All that is needed is each line of the entries holding the word "Codice", copied as it stands.

=== Begin Enclosure ===

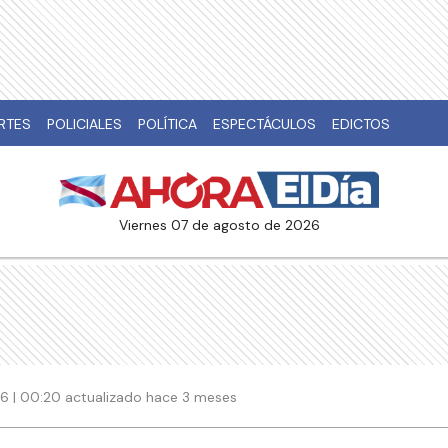
RTES
POLICIALES
POLÍTICA
ESPECTÁCULOS
EDICTOS
viernes 07 de agosto de 2026
6 | 00:20 actualizado hace 3 meses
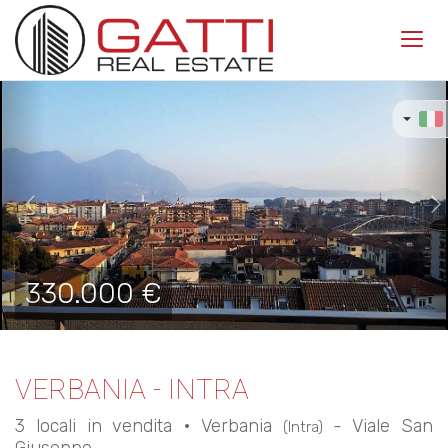
Toggl
navig
Previous
Ne
330.000 €
VERBANIA - INTRA
3 locali in vendita • Verbania
- Viale San
(Intra)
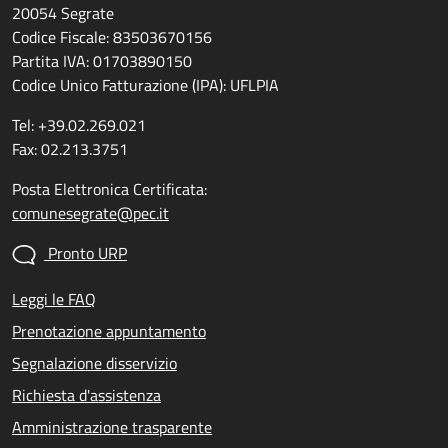
20054 Segrate
Codice Fiscale: 83503670156
Partita IVA: 01703890150
Codice Unico Fatturazione (IPA): UFLPIA
Tel: +39.02.269.021
Fax: 02.213.3751
Posta Elettronica Certificata:
comunesegrate@pec.it
Pronto URP
Leggi le FAQ
Prenotazione appuntamento
Segnalazione disservizio
Richiesta d'assistenza
Amministrazione trasparente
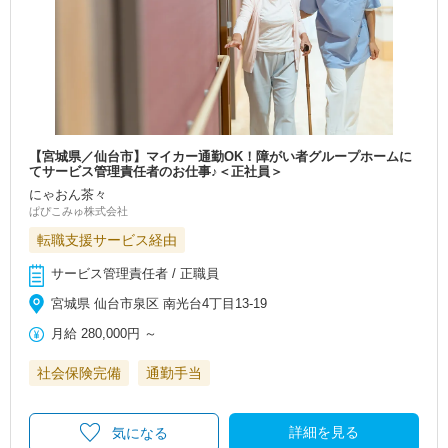
【宮城県／仙台市】マイカー通勤OK！障がい者グループホームに
てサービス管理責任者のお仕事♪＜正社員＞
にゃおん茶々
ぱぴこみゅ株式会社
転職支援サービス経由
サービス管理責任者 / 正職員
宮城県 仙台市泉区 南光台4丁目13-19
月給
280,000円
～
社会保険完備
通勤手当
詳細を見る
気になる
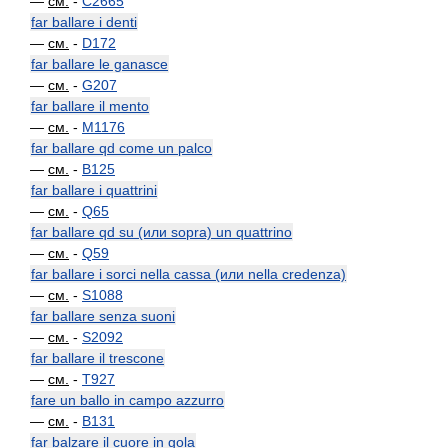
—
см.
-
C2665
far ballare i denti
—
см.
-
D172
far ballare le ganasce
—
см.
-
G207
far ballare il mento
—
см.
-
M1176
far ballare qd come un palco
—
см.
-
B125
far ballare i quattrini
—
см.
-
Q65
far ballare qd su (или sopra) un quattrino
—
см.
-
Q59
far ballare i sorci nella cassa (или nella credenza)
—
см.
-
S1088
far ballare senza suoni
—
см.
-
S2092
far ballare il trescone
—
см.
-
T927
fare un ballo in campo azzurro
—
см.
-
B131
far balzare il cuore in gola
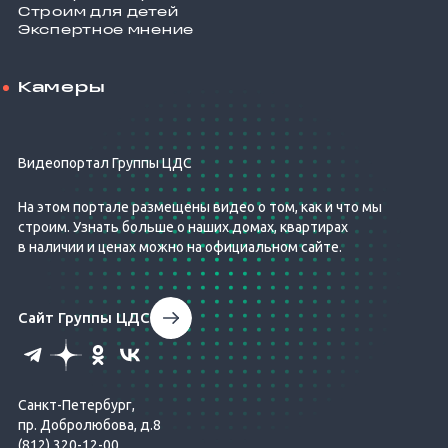
Строим для детей
Экспертное мнение
Камеры
Видеопортал Группы ЦДС
На этом портале размещены видео о том, как и что мы
строим. Узнать больше о наших домах, квартирах
в наличии и ценах можно на официальном сайте.
Сайт Группы ЦДС
Санкт-Петербург,
пр. Добролюбова, д.8
(812) 320-12-00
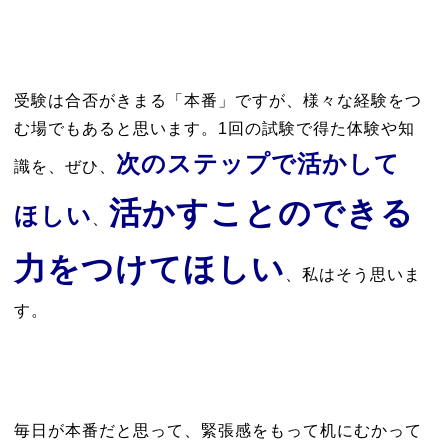
受験は合否がきまる「本番」ですが、様々な経験をつ
む場でもあると思います。1回の試験で得た体験や知
次のステップで活かして
識を、ぜひ、
活かすことのできる
ほしい
、
力をつけてほしい
、私はそう思いま
す。
毎日が本番だと思って、緊張感をもって机にむかって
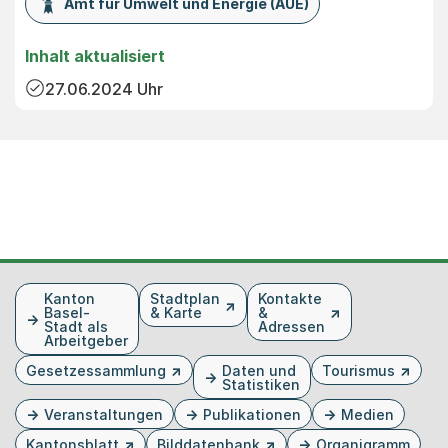
Amt für Umwelt und Energie (AUE)
Inhalt aktualisiert
27.06.2024
Uhr
Fusszeile
Kanton
Stadtplan
Kontakte
Basel-
& Karte
&
Stadt als
Adressen
Arbeitgeber
Gesetzessammlung
Daten und
Tourismus
Statistiken
Veranstaltungen
Publikationen
Medien
Kantonsblatt
Bilddatenbank
Organigramm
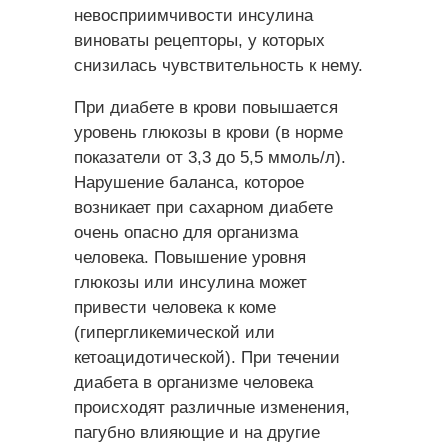
невосприимчивости инсулина
виноваты рецепторы, у которых
снизилась чувствительность к нему.
При диабете в крови повышается
уровень глюкозы в крови (в норме
показатели от 3,3 до 5,5 ммоль/л).
Нарушение баланса, которое
возникает при сахарном диабете
очень опасно для организма
человека. Повышение уровня
глюкозы или инсулина может
привести человека к коме
(гипергликемической или
кетоацидотической). При течении
диабета в организме человека
происходят различные изменения,
пагубно влияющие и на другие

=== End Enclosure ===

▸ **Output for this task**:
Codice Fiscale: 83503670156
Codice Unico Fatturazione (IPA): UFLPIA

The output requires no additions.